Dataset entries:

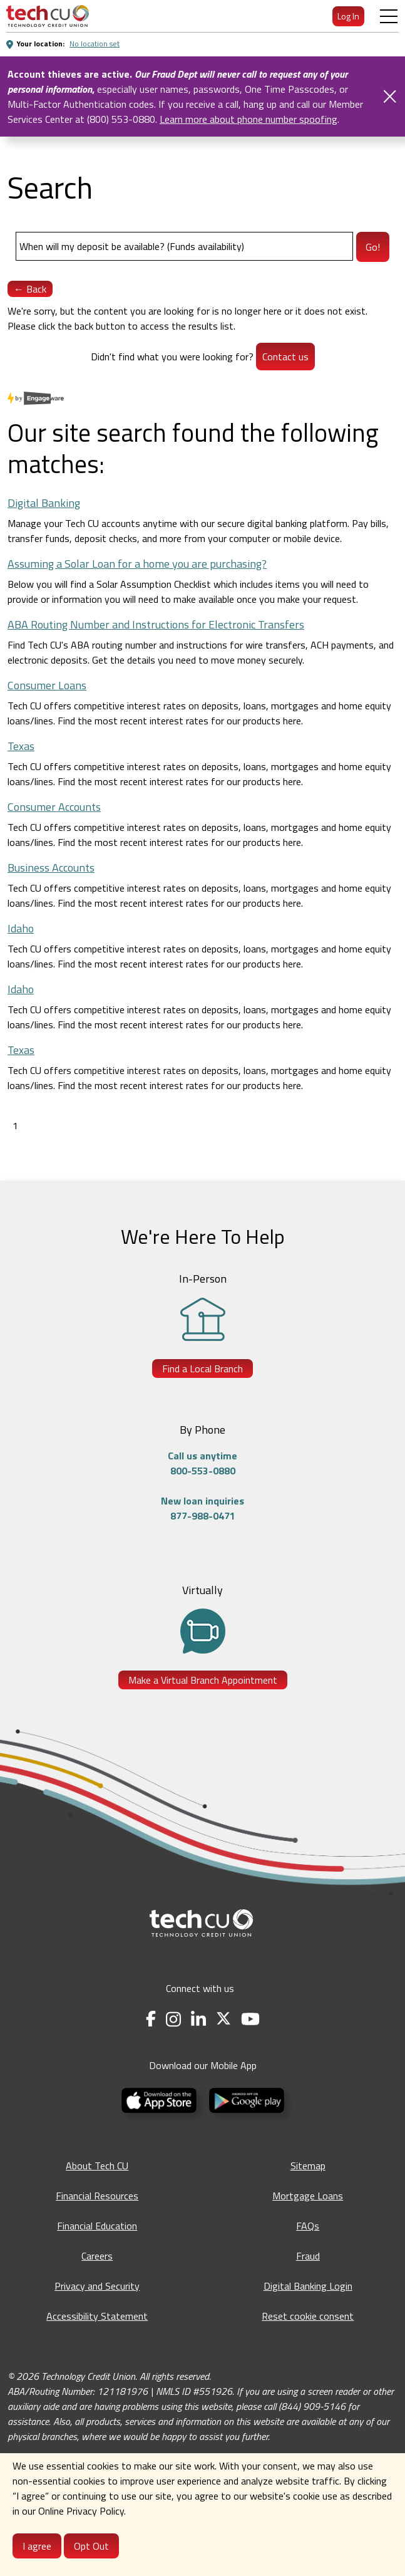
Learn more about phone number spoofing (248, 119)
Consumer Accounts (54, 806)
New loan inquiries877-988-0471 (202, 1508)
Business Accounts (51, 867)
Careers (97, 2255)
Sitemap (308, 2165)
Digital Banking (44, 502)
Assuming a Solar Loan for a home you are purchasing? (137, 563)
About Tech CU (97, 2165)
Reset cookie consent (308, 2315)
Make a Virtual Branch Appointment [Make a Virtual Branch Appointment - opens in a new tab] (202, 1679)
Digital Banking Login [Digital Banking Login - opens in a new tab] (308, 2285)
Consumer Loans (47, 685)
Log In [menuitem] (348, 16)
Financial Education (97, 2225)
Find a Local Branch (202, 1368)
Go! (373, 246)
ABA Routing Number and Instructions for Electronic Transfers (156, 624)
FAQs (307, 2225)
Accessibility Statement (97, 2315)
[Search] (184, 246)
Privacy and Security (97, 2285)
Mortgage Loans (307, 2195)
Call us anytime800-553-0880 (202, 1463)
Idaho (21, 928)
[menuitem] (47, 16)
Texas (21, 746)
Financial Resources (97, 2195)
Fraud (308, 2255)
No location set (94, 44)
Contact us (285, 356)
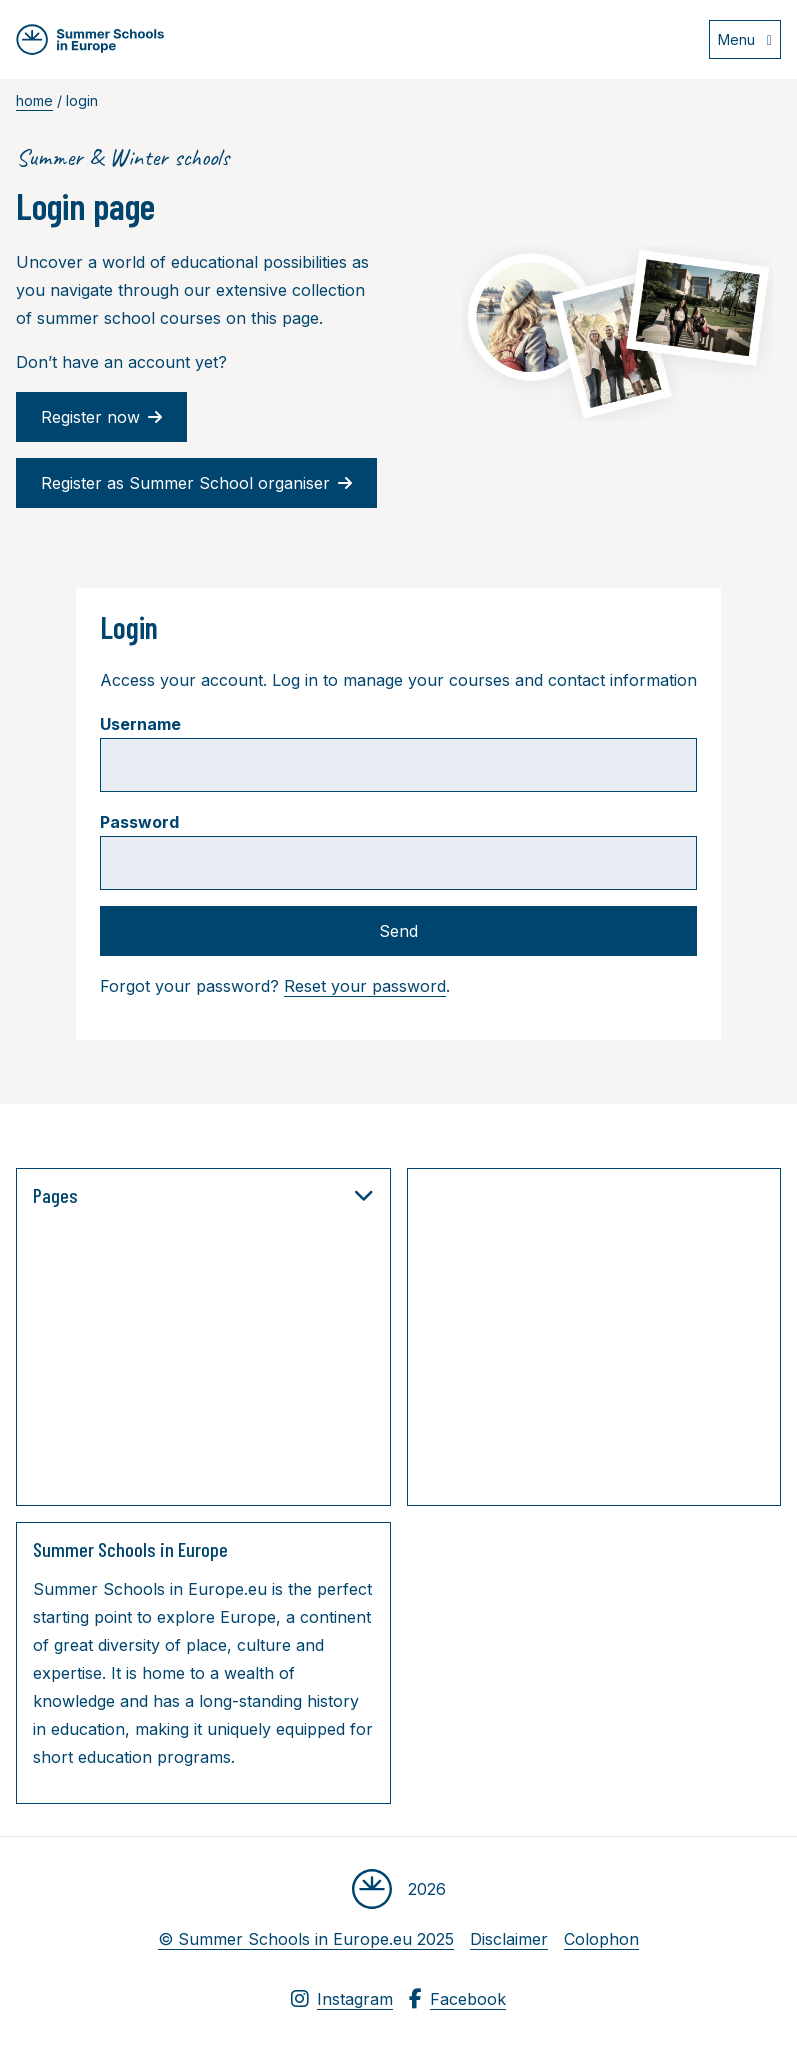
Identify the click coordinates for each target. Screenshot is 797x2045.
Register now (101, 417)
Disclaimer (509, 1939)
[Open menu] (745, 39)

◆ **Your assignment**: Every record above should come back exactly, but without its pictures.

◆ **Answer box**:
Learn more about phone number spoofing (248, 119)
Consumer Accounts (54, 806)
New loan inquiries877-988-0471 (202, 1508)
Business Accounts (51, 867)
Careers (97, 2255)
Sitemap (308, 2165)
Digital Banking (44, 502)
Assuming a Solar Loan for a home you are purchasing? (137, 563)
About Tech CU (97, 2165)
Reset cookie consent (308, 2315)
Make a Virtual Branch Appointment [Make a Virtual Branch Appointment - opens in a new tab] (202, 1679)
Digital Banking Login [Digital Banking Login - opens in a new tab] (308, 2285)
Consumer Loans (47, 685)
Log In [menuitem] (348, 16)
Financial Education (97, 2225)
Find a Local Branch (202, 1368)
Go! (373, 246)
ABA Routing Number and Instructions for Electronic Transfers (156, 624)
FAQs (307, 2225)
Accessibility Statement (97, 2315)
[Search] (184, 246)
Privacy and Security (97, 2285)
Mortgage Loans (307, 2195)
Call us anytime800-553-0880 (202, 1463)
Idaho (21, 928)
[menuitem] (47, 16)
Texas (21, 746)
Financial Resources (97, 2195)
Fraud (308, 2255)
No location set (94, 44)
Contact us (285, 356)
Identify the click coordinates for each target. Screenshot is 797x2045.
Register now (101, 417)
Disclaimer (509, 1939)
[Open menu] (745, 39)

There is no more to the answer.